Finally, there are some contract provisions that simply make no sense as written, even within the context of the entire document. I've encountered a few in my time, and have even sat as a sort-of judge in cases where such language had to be interpreted. In such a case, testimony as to the background and extrinsic context of the provision can be very helpful. Indeed, one of the touchstones of contract interpretation is the context in which the language was chosen and the purpose intended by the drafter to be accomplished. I'd say in the particular case MYL poses, a consideration of the respective interests to be protected will lead to a resolution as to the meaning of what appears in print. And in this case I think the intent is fairly clear from the language of the provision. Ultimately, whether it's clear enough for a particular judge in a particular case can only be resolved by litigation.

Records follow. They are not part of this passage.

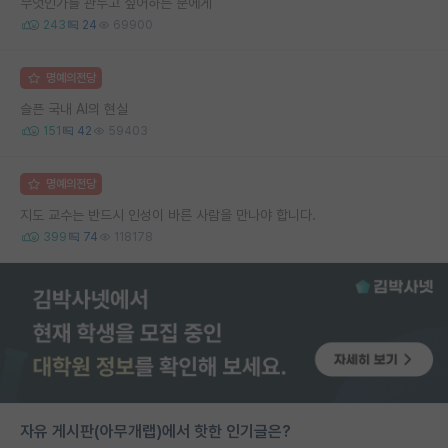
무엇인가를 관두고 싶어하는 분에게
243
24
69900
명예의전당
슬픈 국내 AI의 현실
151
42
59403
명예의전당
지도 교수는 반드시 인성이 바른 사람을 만나야 합니다.
399
74
118178
자유 게시판(아무개랩)에서 핫한 인기글은?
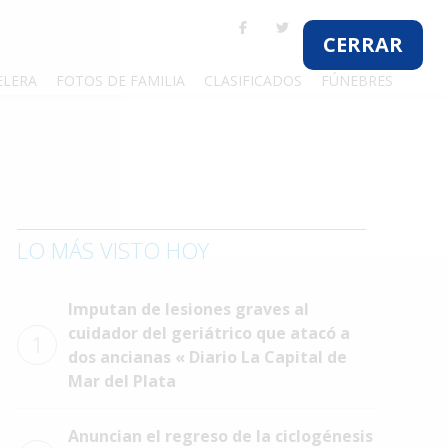
CERRAR
ELERA
FOTOS DE FAMILIA
CLASIFICADOS
FÚNEBRES
LO MÁS VISTO HOY
Imputan de lesiones graves al
cuidador del geriátrico que atacó a
1
dos ancianas « Diario La Capital de
Mar del Plata
Anuncian el regreso de la ciclogénesis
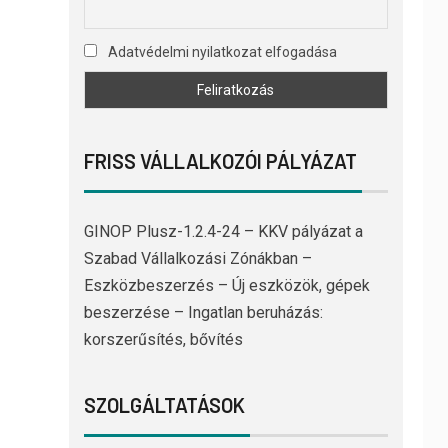
Adatvédelmi nyilatkozat elfogadása
FRISS VÁLLALKOZÓI PÁLYÁZAT
GINOP Plusz-1.2.4-24 – KKV pályázat a
Szabad Vállalkozási Zónákban –
Eszközbeszerzés – Új eszközök, gépek
beszerzése – Ingatlan beruházás:
korszerűsítés, bővítés
SZOLGÁLTATÁSOK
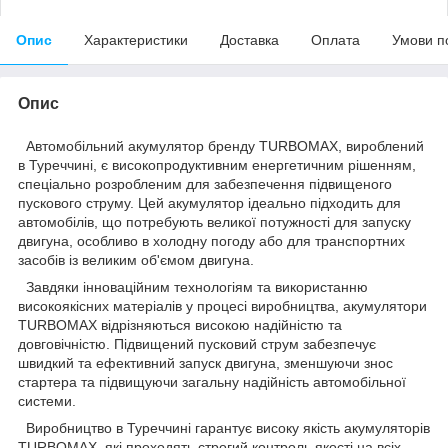
Опис
Характеристики
Доставка
Оплата
Умови п
Опис
Автомобільний акумулятор бренду TURBOMAX, вироблений
в Туреччині, є високопродуктивним енергетичним рішенням,
спеціально розробленим для забезпечення підвищеного
пускового струму. Цей акумулятор ідеально підходить для
автомобілів, що потребують великої потужності для запуску
двигуна, особливо в холодну погоду або для транспортних
засобів із великим об'ємом двигуна.
Завдяки інноваційним технологіям та використанню
високоякісних матеріалів у процесі виробництва, акумулятори
TURBOMAX відрізняються високою надійністю та
довговічністю. Підвищений пусковий струм забезпечує
швидкий та ефективний запуск двигуна, зменшуючи знос
стартера та підвищуючи загальну надійність автомобільної
системи.
Виробництво в Туреччині гарантує високу якість акумуляторів
TURBOMAX, які проходять строгий контроль якості на всіх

Boy, there's nothing like writing about legal issues to turn language pompous and abstract. Sorry about that.
Jens Fiederer said,
January 11, 2010 @ 10:42 am
The sensible thing to do is to turn this whole thread over to the good people at The Volokh Conspiracy ( volokh.com ).
Thinh Nguyen said,
January 11, 2010 @ 12:21 pm
Matt Cockerill asked me to comment on this thread, which is very interesting. I agree with Mr. Goldfarb's analysis. The integration clause in question is considered a "boilerplate" provision and is typically found in many contracts. It is, as he notes, a common rule of construction introduced in contracts in order to cope with some of the more abusive practices relating to the Parol Evidence Rule. Among its uses is to prevent parties to a negotiation from raising statements made during the course of that negotiation to vary the terms of the final agreement after the fact. The intent is that only statements contained in the "four corners" of document are admissible into evidence for the purpose of interpreting the contract.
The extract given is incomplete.